There is only so much you can do with Plasticine and endless patience. Initially it’s rather disappointing to see Aardman — the indisputable overlords of the ’move it a little bit; take a picture’ school of animation — abandon their modelling clay and jump on the overburdened, increasingly homogenized CGI bandwagon. But it quickly becomes apparent that there is good reason for this and, pleasingly, that the studio hasn’t lost the thing that makes it the equal greatest animation house in the world: a highly intelligent love of the silly.
Aardman, like Pixar, doesn’t try too hard to appeal to every possible audience demographic with trendy casting, pop tunes by the current 15-minuters and an equal division of fart jokes for the kids and sly double entendres for Mum and Dad. Instead, it simply trusts in the fact that good jokes are funny to everyone. And Aardman knows funny. Flushed Away’s script is slick with witty banter and knowing asides, but it’s the visual gags rather than the dialogue that really elevate it. Surely there can be nobody in the world that won’t find the sight of a slug, screaming at the top of its lungs and slithering for its life at the speed of a club-footed octogenarian sprinting through custard, utterly hilarious. If there is, avoid them. And you could watch the film on a loop for a month and still not catch all the background detail.
The story takes a little while to get going, but once it hits its stride it pulls some extremely clever tricks out of its U-bend. There are hints that this is a rodent James Bond, but they’re not blunt or lazy. Town mouse Roddy (beautifully voiced, with just a hint of camp, by Hugh Jackman) might look like 00.7”, but he is neither suave nor brilliant; he’s silly and prone to getting hit in the crotch — which is obviously much more appealing. Toad (Ian McKellen) is a clearer nod to Bond villainy, but at least he boasts a masterplan that’s infinitely more clever and diabolical than 90 per cent of those thought up by Bond’s nemeses.

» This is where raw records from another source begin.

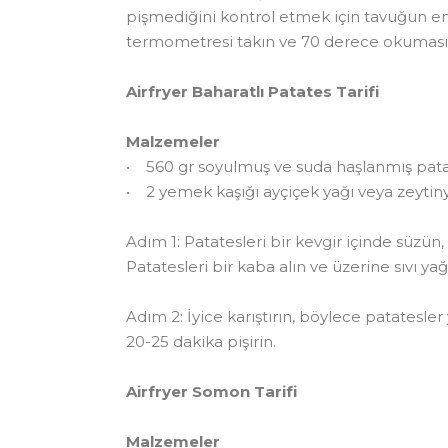
pişmediğini kontrol etmek için tavuğun en 
termometresi takın ve 70 derece okumasını b
Airfryer Baharatlı Patates Tarifi
Malzemeler
• 560 gr soyulmuş ve suda haşlanmış pat
• 2 yemek kaşığı ayçiçek yağı veya zeytin
Adım 1: Patatesleri bir kevgir içinde süzün,
Patatesleri bir kaba alın ve üzerine sıvı ya
Adım 2: İyice karıştırın, böylece patatesle
20-25 dakika pişirin.
Airfryer Somon Tarifi
Malzemeler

The only character a little underdone is Rita (Kate Winslet), your common or garden old man’s vision of a feisty young woman, Union Jack trousers, stompy boots and all. However, her lack of much funny to say is a minor quibble, when the broad cast each has a standout moment of mirth.
The reason for Aardman’s switch to CGI seems to be one of scale. It might be possible to animate an entire sewer city and numerous boat chases with a few tubs of Play-Doh, but by the time it was finished we would likely all be in our graves and several model manipulators would have been driven to madness. The change in medium isn’t entirely successful. The bulging eyes and Tic Tac teeth that are Aardman’s trademark look a little cheap and ungainly when transposed to computer animation, which has realism and visual awe as its primary selling points. But the method of animation is simply a means to an end. It’s the best method for telling this story, and is entirely forgotten as soon as the jokes start flying.
A good gag is funny whether animated with computers, paint, clay or bits of old, soggy ipecleaner. But we’d rather Aardman didn’t try the latter for their next project.